The cloud reminds me of the sea. Not in the sense that it smells of brine and brims with mystery at what lies beneath those soothing waves, but rather in how the sea evolved into an economic engine, driving society forward through powerful but invisible trade routes. Like the sea, the cloud has evolved to carry commerce at scale. This is especially true with enterprise data and analytics. Only instead of mega-vessels carrying staggeringly massive numbers of shipping containers (think 18,500 of them on the Maersk Triple E class of ships), we have cloud platform providers like Microsoft, Google, and Amazon building mega-scale data repositories capable of storing, processing and carrying petabytes of information.
Recently, for example, Google productized its own rendition of HBase (Google Bigtable), putting 10 years of engineering effort into a cloud-borne NoSQL database that currently supports the company’s not insubstantial prosumer offerings, Google Maps, Gmail, et al. But unlike traditional, premises-based offerings (and also unlike large container ships, mind you), Google Bigtable doesn’t charge the same whether or not its hold is full. Customers pay for throughput, not storage, which promises predictable costs while better supporting ad-hoc usage patterns.
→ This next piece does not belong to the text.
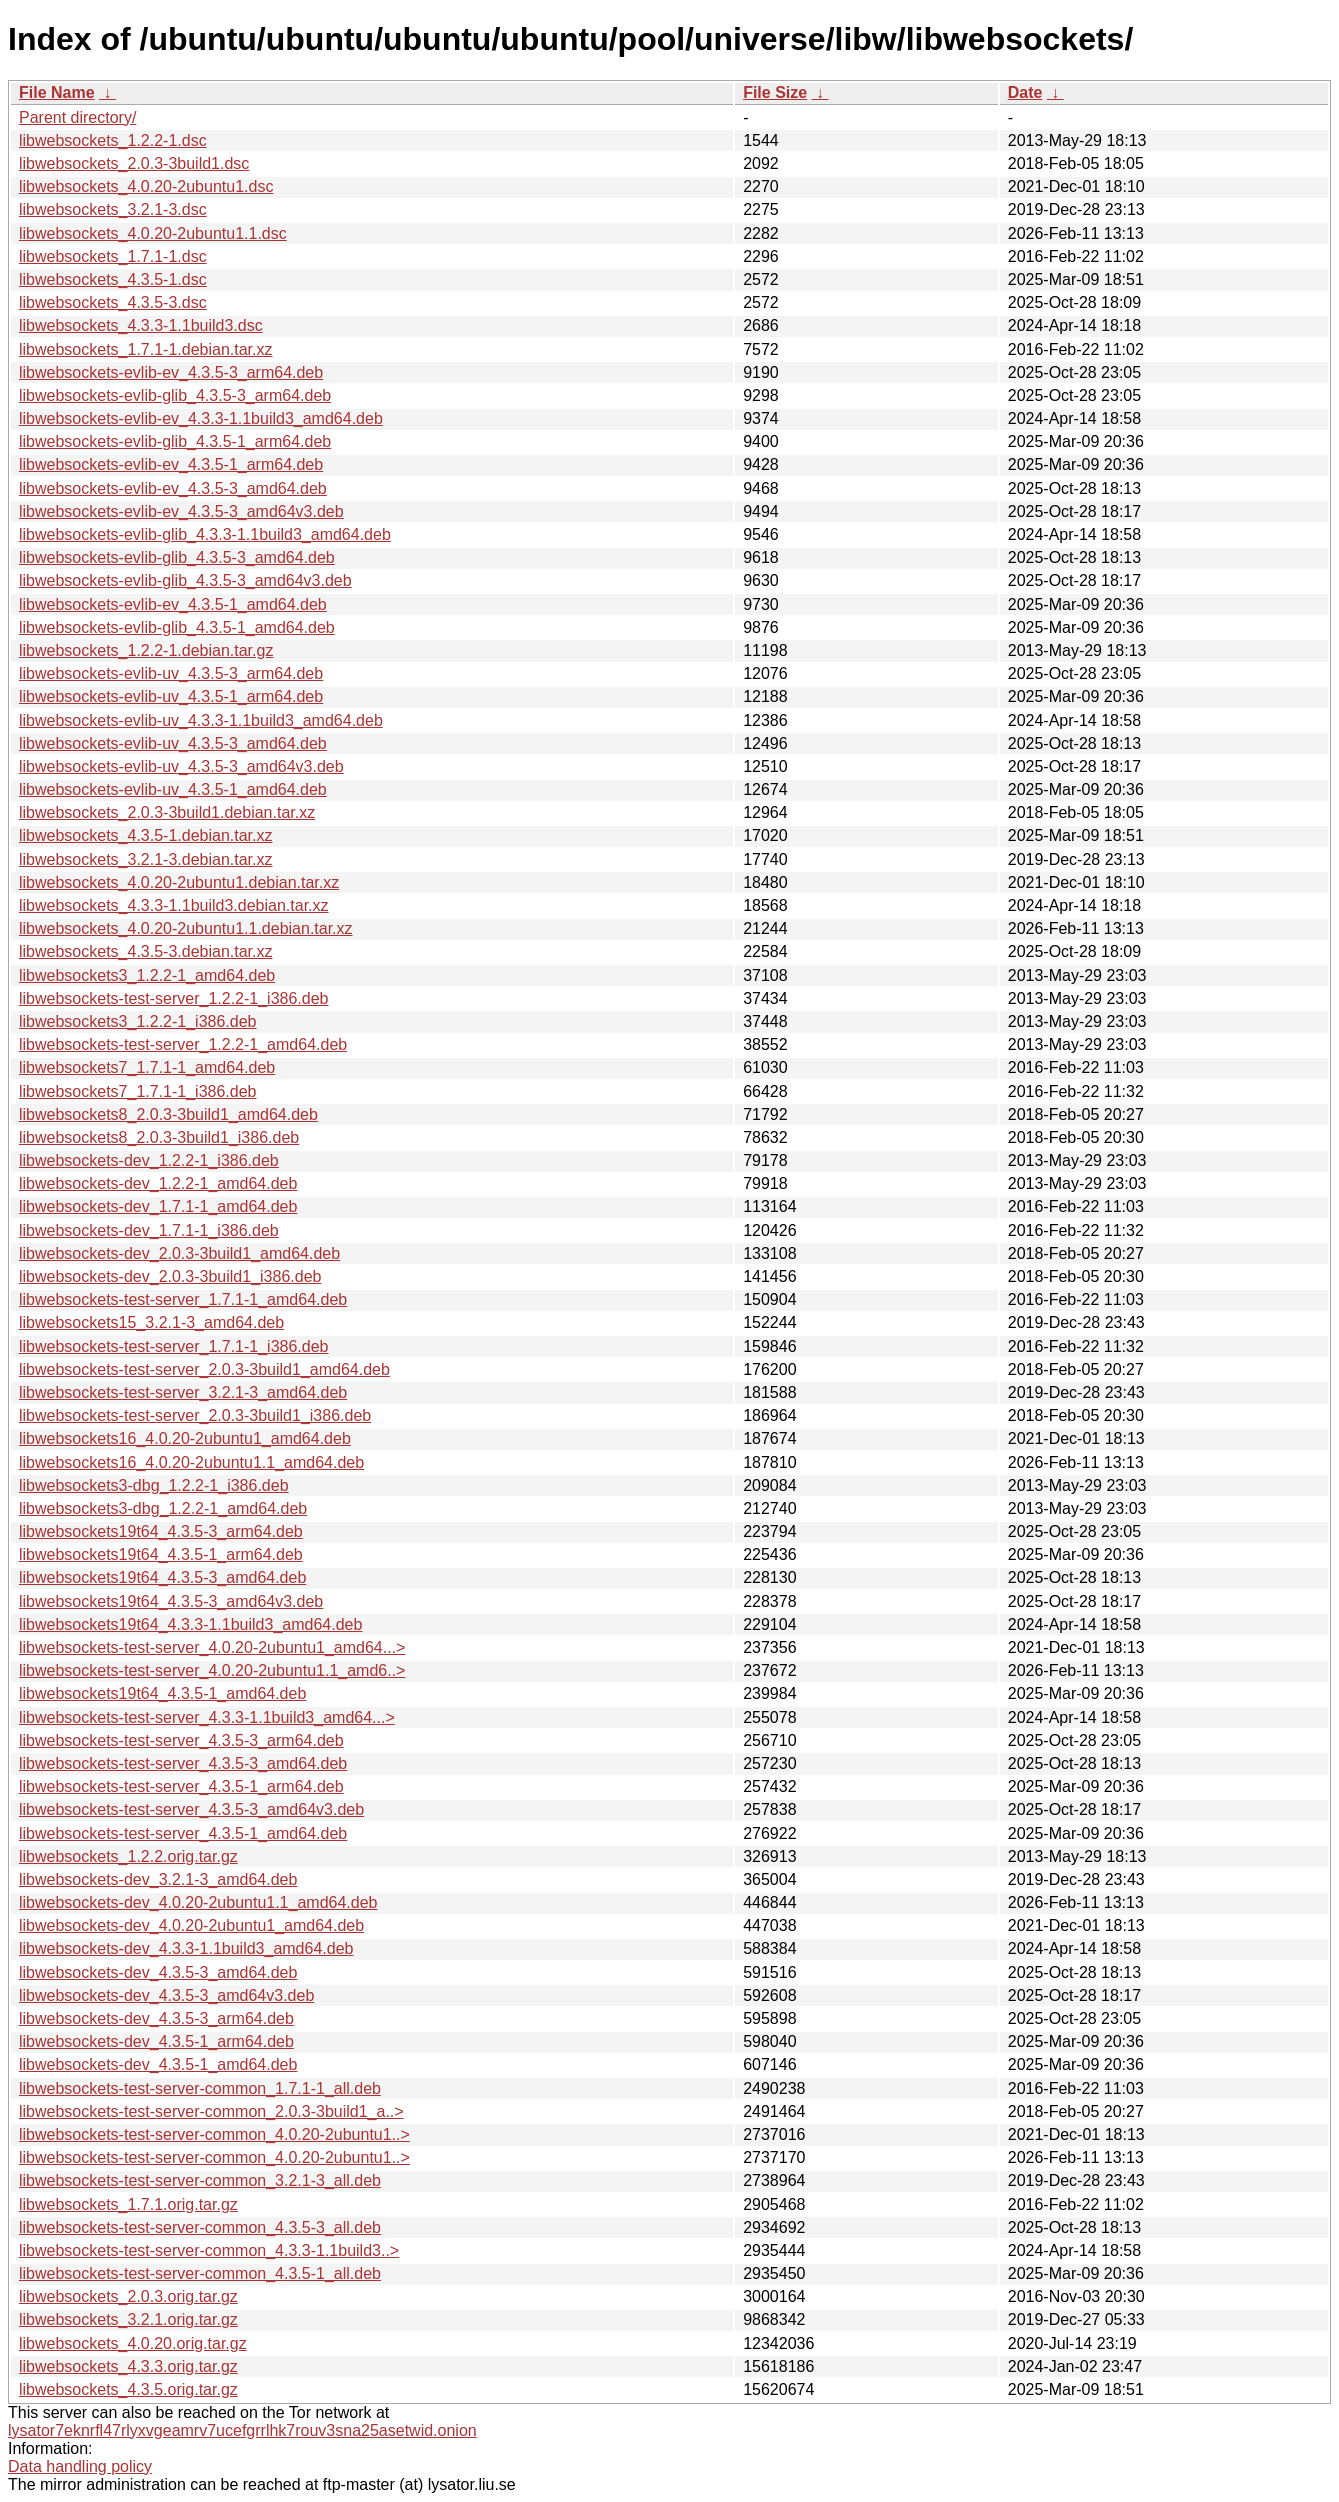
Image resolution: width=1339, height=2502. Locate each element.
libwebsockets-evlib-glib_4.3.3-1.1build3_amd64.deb (205, 534)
A similar transformation is taking place within the business intelligence (BI) and data discovery and visualization markets, where vendors like Oracle, IBM, SAP, and Microsoft are not merely pushing their wares into the ether, but also introducing new business models that emphasize both scale and flexibility. Take IBM, for example, which is currently moving its mature Cognos BI solution to the cloud and launching a freemium data discovery and visualization cloud service, IBM Watson Analytics. Like Google, IBM is also establishing large-scale data storage and processing capabilities to go hand-in-hand with these products with its own NoSQL offering (via Cloudant) and an internal data warehouse database, DashDB. And like Google, IBM is embracing flexible, tiered pricing plans based on actual usage (number of API calls, for example).
As with the evolution of global shipping routes, the cloud is rapidly evolving. There be fewer monsters there for large-scale enterprise use cases, and the price of entry is sinking, like a stone if you will. What this mix of freemium data discovery/visualization and pay-as-you-go data storage/processing means for enterprise buyers is quite simply flexibility and assurance: flexibility to allow departmental buyers and business users to explore data freely and affordably, and the assurance that the back end can keep up with business demands, all via the cloud.